- Opening Delimiter -

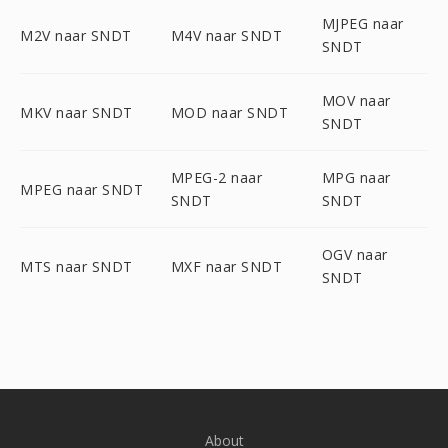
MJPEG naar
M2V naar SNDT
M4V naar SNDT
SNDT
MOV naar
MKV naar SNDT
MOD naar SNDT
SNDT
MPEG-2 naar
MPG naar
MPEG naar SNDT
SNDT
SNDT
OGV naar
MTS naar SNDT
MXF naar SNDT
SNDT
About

- Closing Delimiter -
- Opening Delimiter -

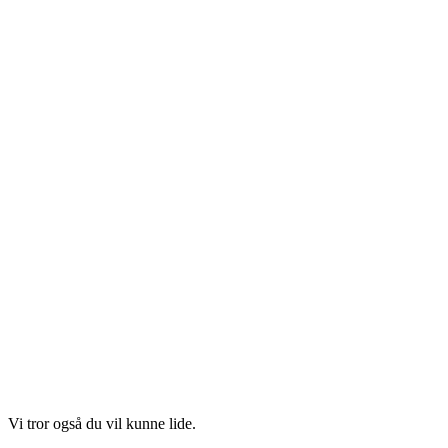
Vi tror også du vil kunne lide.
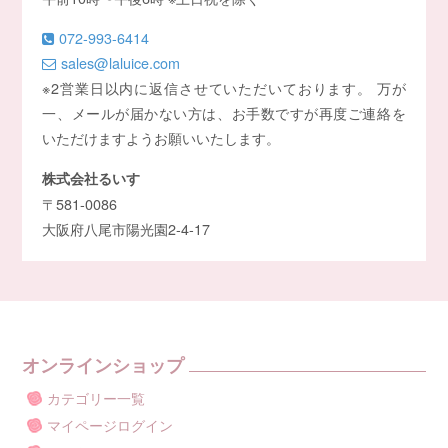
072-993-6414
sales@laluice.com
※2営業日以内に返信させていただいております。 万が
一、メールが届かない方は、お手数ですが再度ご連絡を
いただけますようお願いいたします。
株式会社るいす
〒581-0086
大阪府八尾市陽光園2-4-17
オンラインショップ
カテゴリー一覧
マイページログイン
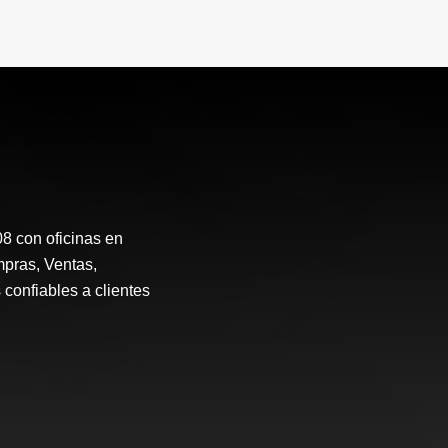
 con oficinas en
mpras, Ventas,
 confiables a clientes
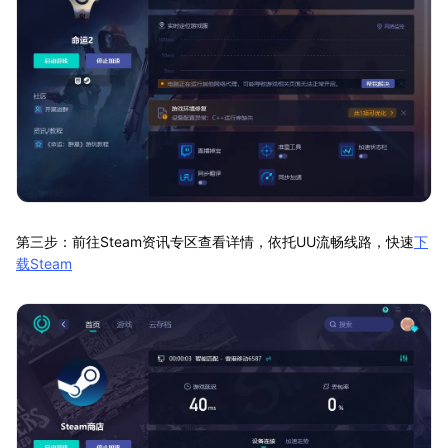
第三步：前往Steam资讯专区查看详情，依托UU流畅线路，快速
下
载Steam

- Closing Delimiter -

Each line above with the word "naar" needs to be copied.

MJPEG naar
M2V naar SNDT
M4V naar SNDT
MOV naar
MKV naar SNDT
MOD naar SNDT
MPEG-2 naar
MPG naar
MPEG naar SNDT
OGV naar
MTS naar SNDT
MXF naar SNDT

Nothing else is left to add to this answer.